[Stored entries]
_ _ _ _

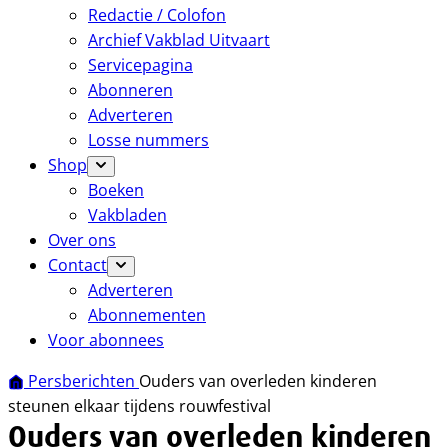
Redactie / Colofon
Archief Vakblad Uitvaart
Servicepagina
Abonneren
Adverteren
Losse nummers
Shop
Boeken
Vakbladen
Over ons
Contact
Adverteren
Abonnementen
Voor abonnees
Persberichten
Ouders van overleden kinderen
steunen elkaar tijdens rouwfestival
Ouders van overleden kinderen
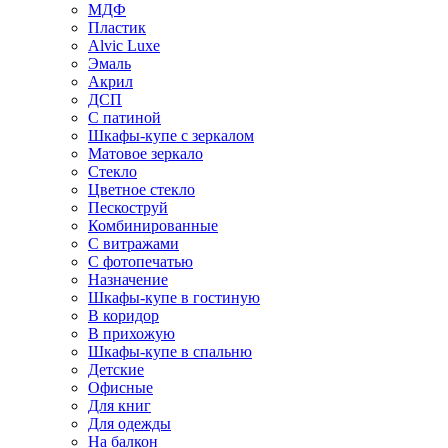
МДФ
Пластик
Alvic Luxe
Эмаль
Акрил
ДСП
С патиной
Шкафы-купе с зеркалом
Матовое зеркало
Стекло
Цветное стекло
Пескоструй
Комбинированные
С витражами
С фотопечатью
Назначение
Шкафы-купе в гостиную
В коридор
В прихожую
Шкафы-купе в спальню
Детские
Офисные
Для книг
Для одежды
На балкон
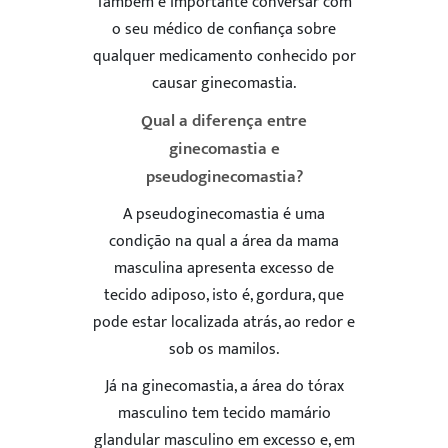
Também é importante conversar com
o seu médico de confiança sobre
qualquer medicamento conhecido por
causar ginecomastia.
Qual a diferença entre
ginecomastia e
pseudoginecomastia?
A pseudoginecomastia é uma
condição na qual a área da mama
masculina apresenta excesso de
tecido adiposo, isto é, gordura, que
pode estar localizada atrás, ao redor e
sob os mamilos.
Já na ginecomastia, a área do tórax
masculino tem tecido mamário
glandular masculino em excesso e, em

_ _ _ _

• Description of the task: Lines above that have "área": copy each of them.

• Answer section:
condição na qual a área da mama
Já na ginecomastia, a área do tórax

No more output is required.